Dans un pays déjà profondément fragilisé par l’insécurité, la paralysie institutionnelle et une crise socio-économique persistante, la gestion actuelle du pouvoir de facto continue de susciter de vives critiques au sein de l’opinion publique. Au centre de cette tourmente se trouve le Premier ministre de facto et contesté, Alix Didier Fils-Aimé, dont le mode de gouvernance est de plus en plus perçu par certains secteurs comme déconnecté des réalités urgentes auxquelles fait face la population haïtienne.
Alors que des zones entières du territoire échappent au contrôle de l’État et que la peur s’installe durablement dans le quotidien des citoyens, les attentes envers les autorités exécutives de facto n’ont jamais été aussi élevées.

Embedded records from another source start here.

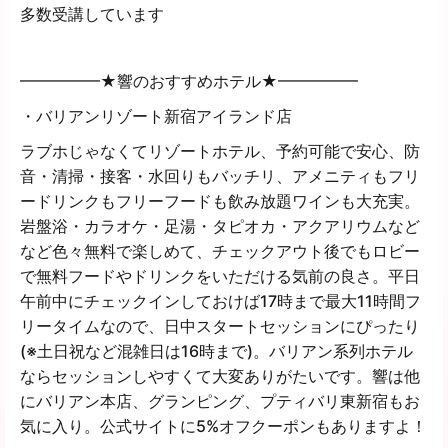
多数受講しています
━━━━━★響のおすすめホテル★━━━━━
・バリアンリゾート新宿アイランド店
ラブホじゃなくてリゾートホテル、予約可能で安心、防
音・清掃・接客・水回りもバッチリ、アメニティもフリ
ードリンクもフリーフードも飲み放題ワインも大充実。
岩盤浴・カラオケ・足湯・タピオカ・アクアリウムなど
など色々無料で楽しめて、チェックアウト後でもロビー
で無料フードやドリンクをいただける気前の良さ。平日
午前中にチェックインしておけば17時まで最大11時間フ
リータイムなので、日中スタートセッションにぴったり
(※土日祝など混雑日は16時まで)。バリアン系列ホテル
ならセッションしやすくて大変ありがたいです。響は他
にバリアン本店、グランピング、プティバリ東新宿もお
気に入り。公式サイトに5%オフクーポンもありますよ！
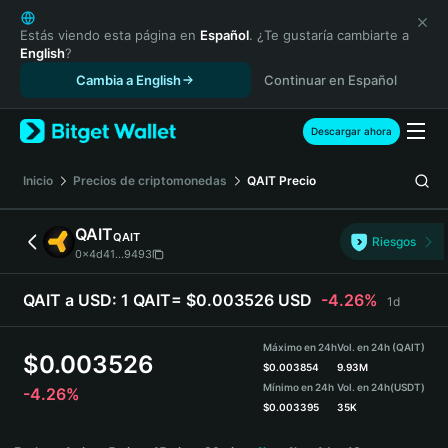
English
日本語
Estás viendo esta página en
Español
. ¿Te gustaría cambiarte a
English
?
Tiếng Việt
Cambia a English
Continuar en Español
Русский
Español (Latinoamérica)
Türkçe
Descargar ahora
Italiano
Français
Inicio
Precios de criptomonedas
QAIT
Precio
Deutsch
简体中文
QAIT
QAIT
Riesgos
繁體中文
0x4d41...9493
Português (Portugal)
Bahasa Indonesia
QAIT a USD:
1 QAIT= $0.003526 USD
-4.26%
1d
ภาษาไทย
हिन्दी
Máximo en 24h
Vol. en 24h (QAIT)
$
0.003526
বাংলা
$
0.003854
9.93M
Mínimo en 24h
Vol. en 24h
(USDT)
-4.26%
Español
$
0.003395
35K
Português (Brasil)
QAIT Price Chart
Español (Argentina)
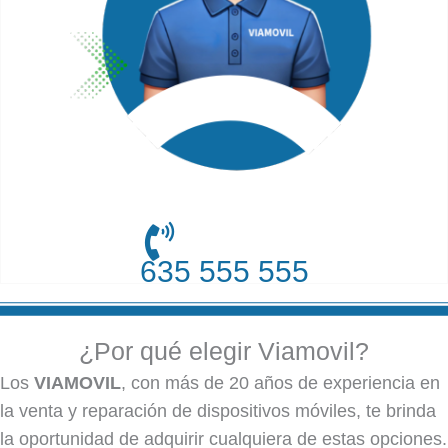
635 555 555
¿Por qué elegir Viamovil?
Los
VIAMOVIL
, con más de 20 años de experiencia en
la venta y reparación de dispositivos móviles, te brinda
la oportunidad de adquirir cualquiera de estas opciones.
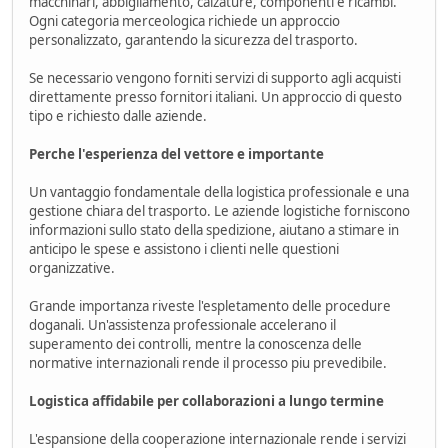
macchinari, abbigliamento, calzature, componenti e ricambi.
Ogni categoria merceologica richiede un approccio
personalizzato, garantendo la sicurezza del trasporto.
Se necessario vengono forniti servizi di supporto agli acquisti
direttamente presso fornitori italiani. Un approccio di questo
tipo e richiesto dalle aziende.
Perche l'esperienza del vettore e importante
Un vantaggio fondamentale della logistica professionale e una
gestione chiara del trasporto. Le aziende logistiche forniscono
informazioni sullo stato della spedizione, aiutano a stimare in
anticipo le spese e assistono i clienti nelle questioni
organizzative.
Grande importanza riveste l'espletamento delle procedure
doganali. Un'assistenza professionale accelerano il
superamento dei controlli, mentre la conoscenza delle
normative internazionali rende il processo piu prevedibile.
Logistica affidabile per collaborazioni a lungo termine
L'espansione della cooperazione internazionale rende i servizi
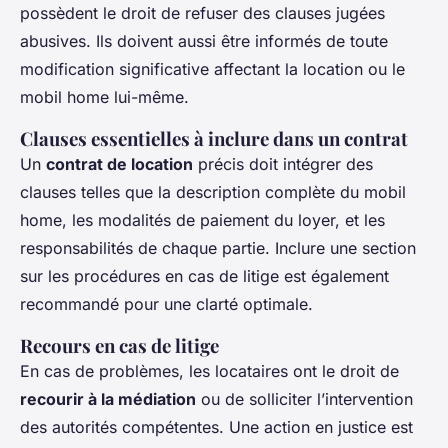
possèdent le droit de refuser des clauses jugées
abusives. Ils doivent aussi être informés de toute
modification significative affectant la location ou le
mobil home lui-même.
Clauses essentielles à inclure dans un contrat
Un
contrat de location
précis doit intégrer des
clauses telles que la description complète du mobil
home, les modalités de paiement du loyer, et les
responsabilités de chaque partie. Inclure une section
sur les procédures en cas de litige est également
recommandé pour une clarté optimale.
Recours en cas de litige
En cas de problèmes, les locataires ont le droit de
recourir à la médiation
ou de solliciter l’intervention
des autorités compétentes. Une action en justice est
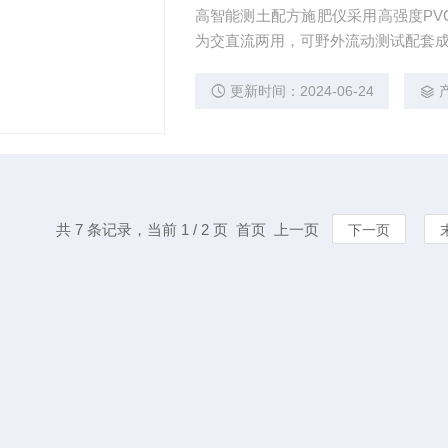
高智能测土配方施肥仪采用高强度PV
为交直流两用，可野外流动测试配套
更新时间：2024-06-24
共 7 条记录，当前 1 / 2 页 首页 上一页
下一页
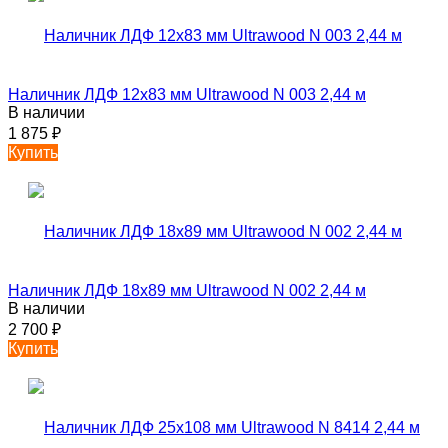
Наличник ЛДФ 12х83 мм Ultrawood N 003 2,44 м
В наличии
1 875
₽
Купить
Наличник ЛДФ 18х89 мм Ultrawood N 002 2,44 м
В наличии
2 700
₽
Купить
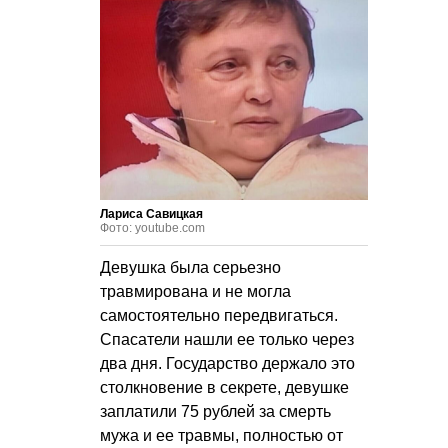
Лариса Савицкая
Фото: youtube.com
Девушка была серьезно
травмирована и не могла
самостоятельно передвигаться.
Спасатели нашли ее только через
два дня. Государство держало это
столкновение в секрете, девушке
заплатили 75 рублей за смерть
мужа и ее травмы, полностью от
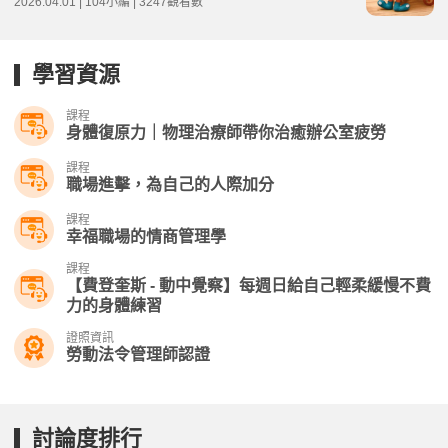
2026.04.01 | 104小編 | 3247觀看數
學習資源
課程
身體復原力｜物理治療師帶你治癒辦公室疲勞
課程
職場進擊，為自己的人際加分
課程
幸福職場的情商管理學
課程
【費登奎斯 - 動中覺察】每週日給自己輕柔緩慢不費
力的身體練習
證照資訊
勞動法令管理師認證
討論度排行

Pourtant, pour de nombreux observateurs, les réponses apportées jusqu’ici apparaissent insuffisantes, tardives ou mal coordonnées. Cette impression d’improvisation et d’absence de vision stratégique alimente un sentiment de frustration généralisée dans une société déjà à bout de souffle.
La légitimité même du chef du gouvernement de facto reste un sujet de débat permanent. Installé dans un contexte politique exceptionnel et sans passage par un processus électoral classique, le Premier ministre évolue dans un environnement où chaque décision est scrutée, contestée et souvent interprétée à travers le prisme d’une crise de confiance profonde envers la classe dirigeante. Cette situation rend d’autant plus indispensable une gouvernance exemplaire, transparente et orientée vers des résultats tangibles.
Or, pour certains analystes et acteurs de la société civile, le pouvoir exécutif semble davantage préoccupé par la gestion de sa communication que par la mise en œuvre de politiques publiques capables d’apporter un soulagement réel à la population. Dans ce contexte, le rôle du Secrétaire d’État à la Communication, Patrick Willio Chrispin, fait lui aussi l’objet de critiques récurrentes.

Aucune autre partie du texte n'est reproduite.